I didn’t blog yesterday because I had nothing positive or profound to say. Actually, I was anxious all day, more anxious than I get at night even, and it lasted all day as I was alone with my thoughts. My thoughts are like muddy seaweed where there are occasional bright colors of green but you step through muck and never know how deep your step will be. The farther you walk, the deeper it gets and you are too enthralled by the environment to proceed with caution. My thoughts are like that… I wonder how I end up in some areas and, worse yet, how to get out!

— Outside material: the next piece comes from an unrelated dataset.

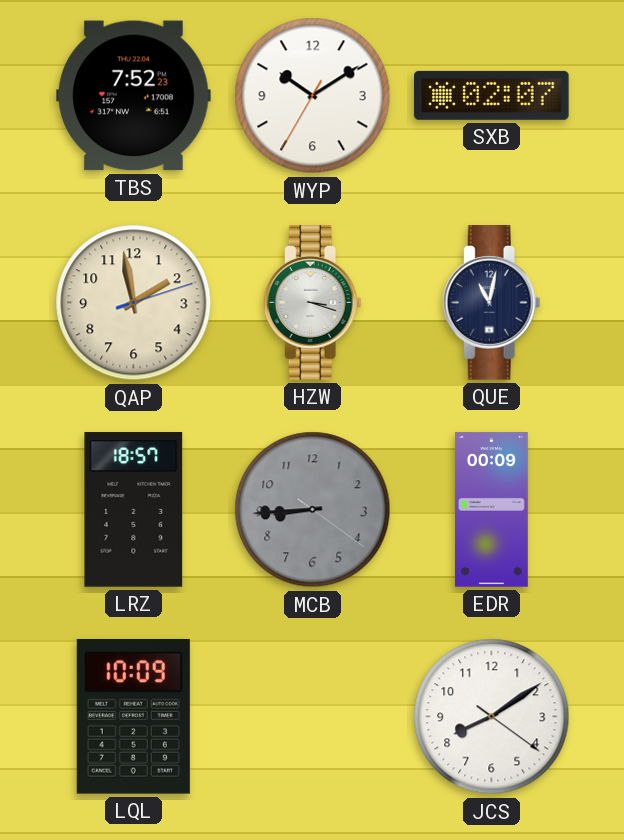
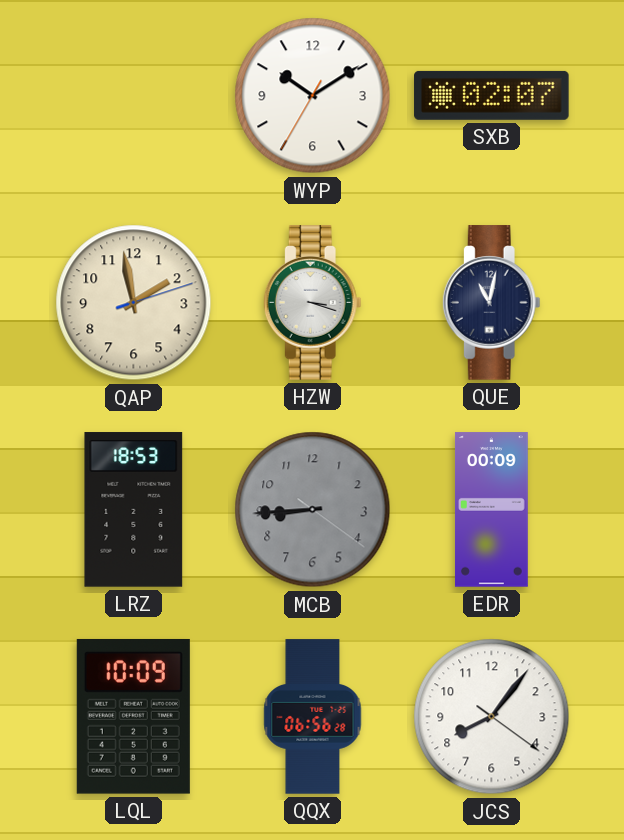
TBS: 7:52 -> none
LRZ: 18:57 -> 18:53
QQX: none -> 06:56
JCS: 8:09 -> 8:06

So today, I am still in the muck, trying to figure out why God is blessing me – He provided me with a miracle again today… doing something only God can do. Trying to figure out how to make this world a better place with all the resources He has given me. Trying to figure out how brain chemicals can make me depressed and anxious, knowing what I know about the Gospel. Why can’t my faith trump neurochemistry? I want to live glorifying God without preaching to people. I want people to see Christ in my life by things I do and say, and mental illness stops that. I don’t want to sleep when I could be writing and learning and growing… all this muck is confusing. Why can’t I just BE who God created me to be and throw aside the fleshly hindrances? I want my life to change, I want to walk in clear waters, knowing where I am going, avoiding all distractions. And merely, yet BOLDLY following Jesus.

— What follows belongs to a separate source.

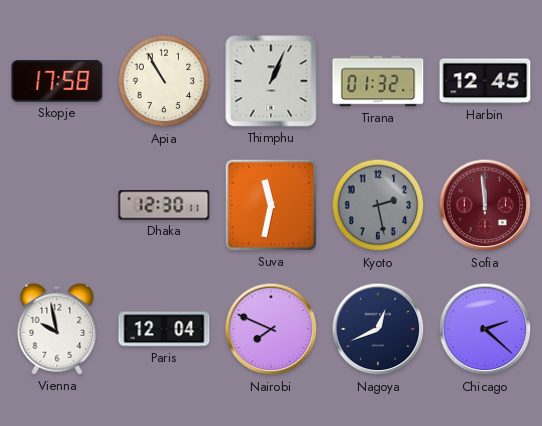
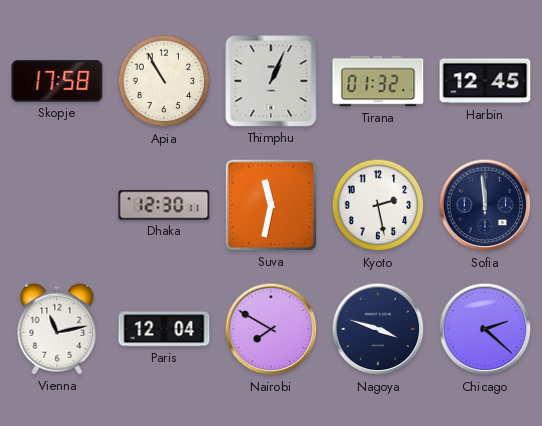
Kyoto dial: grey -> white
Sofia dial: burgundy -> navy
Vienna: 9:58 -> 11:13
Nairobi: 7:49 -> 7:50
Nagoya: 12:41 -> 3:48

And I am thinking of my upcoming birthday on the 24th – it’s a Friday. Do I throw my own party? I really don’t know if people would show up and that would make my birthday all the more depressing. See? There I go again – automatically going into a depression mode and I don’t want to do that. I want to be filled with JOY… I don’t want to be depressed anymore.
See why I don’t blog somedays?? I make no sense.